Which to use of ps ef or ps -ef?

I see there is a difference in output between ps ef and ps -ef. What is that difference, are both commands correct or which is preferred?


Solution 1:

man ps says:

This version of ps accepts several kinds of options:

1   UNIX options, which may be grouped and must be preceded by a
    dash.
2   BSD options, which may be grouped and must not be used with a
    dash.
3   GNU long options, which are preceded by two dashes.

So, ef uses the BSD e and f options, and -ef uses the Unix -e and -f options. These are different (sections SIMPLE PROCESS SELECTION, OUTPUT FORMAT CONTROL and OUTPUT MODIFIERS respectively):

   -e     Select all processes.  Identical to -A.
   -f     Do full-format listing. This option can be combined with many
          other UNIX-style options to add additional columns.  It also
          causes the command arguments to be printed.  When used with
          -L, the NLWP (number of threads) and LWP (thread ID) columns
          will be added.  See the c option, the format keyword args, and
          the format keyword comm.

   e      Show the environment after the command.

   f      ASCII art process hierarchy (forest).

Clearly, you're not selecting all processes using the ef options, but are using the default listing of processes, plus some additional formatting:

By default, ps selects all processes with the same effective user ID
(euid=EUID) as the current user and associated with the same terminal
as the invoker.  It displays the process ID (pid=PID), the terminal
associated with the process (tname=TTY), the cumulated CPU time in
[DD-]hh:mm:ss format (time=TIME), and the executable name (ucmd=CMD).
Output is unsorted by default.

The use of BSD-style options will add process state (stat=STAT) to
the default display and show the command args (args=COMMAND) instead
of the executable name.  You can override this with the PS_FORMAT
environment variable. The use of BSD-style options will also change
the process selection to include processes on other terminals (TTYs)
that are owned by you; alternately, this may be described as setting
the selection to be the set of all processes filtered to exclude
processes owned by other users or not on a terminal.

Which should you use? What do you want to do with the output?

Also, see the EXAMPLES section (which does list -ef rather prominently, and doesn't use the BSD e option at all):

EXAMPLES

   To see every process on the system using standard syntax:
      ps -e
      ps -ef
      ps -eF
      ps -ely

   To see every process on the system using BSD syntax:
      ps ax
      ps axu

   To print a process tree:
      ps -ejH
      ps axjf

Solution 2:

See man ps (the one on your system, on-line can have different explanations).

This version of ps accepts several kinds of options:

   1   UNIX options, which may be grouped and must be preceded by a dash.
   2   BSD options, which may be grouped and must not be used with a dash.
   3   GNU long options, which are preceded by two dashes.

So the 1st method (ps ef) is BSD style and the manual page goes on with

The use of BSD-style options will add process state (stat=STAT) to the default display and show the command args (args=COMMAND) instead of the executable name.
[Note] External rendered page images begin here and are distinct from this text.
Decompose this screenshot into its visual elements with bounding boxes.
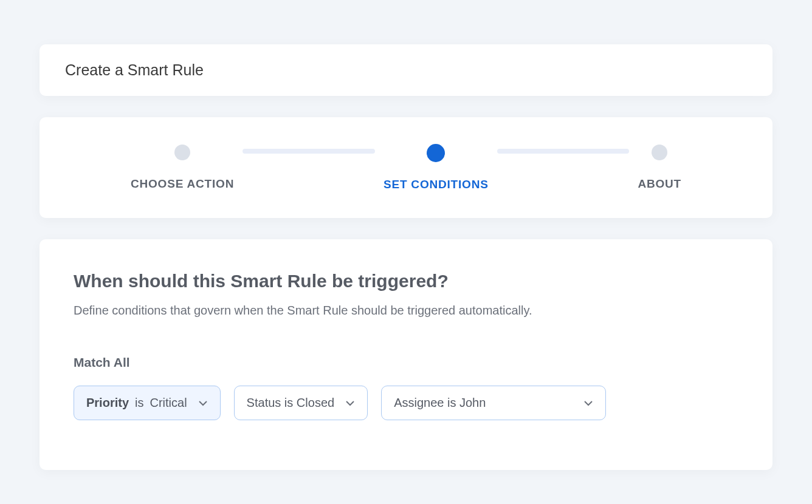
condition-status[interactable]: Status is Closed — [234, 386, 368, 420]
chevron-down-icon — [583, 400, 593, 406]
conditions-row: Priority is Critical Status is Closed As… — [74, 386, 738, 420]
step-choose-action[interactable]: CHOOSE ACTION — [131, 145, 234, 191]
header-card: Create a Smart Rule — [40, 44, 772, 96]
condition-text: Status is Closed — [247, 396, 335, 410]
match-all-label: Match All — [74, 355, 738, 370]
condition-operator: is — [135, 396, 143, 410]
condition-key: Priority — [86, 396, 129, 410]
step-label: CHOOSE ACTION — [131, 177, 234, 191]
conditions-heading: When should this Smart Rule be triggered… — [74, 271, 738, 291]
chevron-down-icon — [198, 400, 208, 406]
chevron-down-icon — [345, 400, 355, 406]
step-dot-icon — [427, 144, 445, 162]
condition-value: Critical — [150, 396, 187, 410]
step-about[interactable]: ABOUT — [638, 145, 681, 191]
step-label: ABOUT — [638, 177, 681, 191]
condition-priority[interactable]: Priority is Critical — [74, 386, 221, 420]
step-connector-line — [243, 149, 375, 154]
condition-text: Assignee is John — [394, 396, 486, 410]
conditions-card: When should this Smart Rule be triggered… — [40, 239, 772, 470]
step-dot-icon — [174, 145, 190, 160]
step-connector-line — [497, 149, 630, 154]
step-label: SET CONDITIONS — [384, 178, 489, 191]
page-title: Create a Smart Rule — [65, 61, 747, 79]
conditions-subheading: Define conditions that govern when the S… — [74, 304, 738, 318]
condition-assignee[interactable]: Assignee is John — [381, 386, 606, 420]
stepper-card: CHOOSE ACTION SET CONDITIONS ABOUT — [40, 117, 772, 218]
step-dot-icon — [652, 145, 667, 160]
stepper: CHOOSE ACTION SET CONDITIONS ABOUT — [131, 144, 681, 191]
step-set-conditions[interactable]: SET CONDITIONS — [384, 144, 489, 191]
You can override this with the PS_FORMAT environment variable. The use of BSD-style options will also change the process selection to include processes on other terminals (TTYs) that are owned by you; alternately, this may be described as setting the selection to be the set of all processes filtered to exclude processes owned by other users or not on a terminal. These effects are not considered when options are described as being "identical" below, so -M will be considered identical to Z and so on.

So both are valid commands but they are not showing the same information.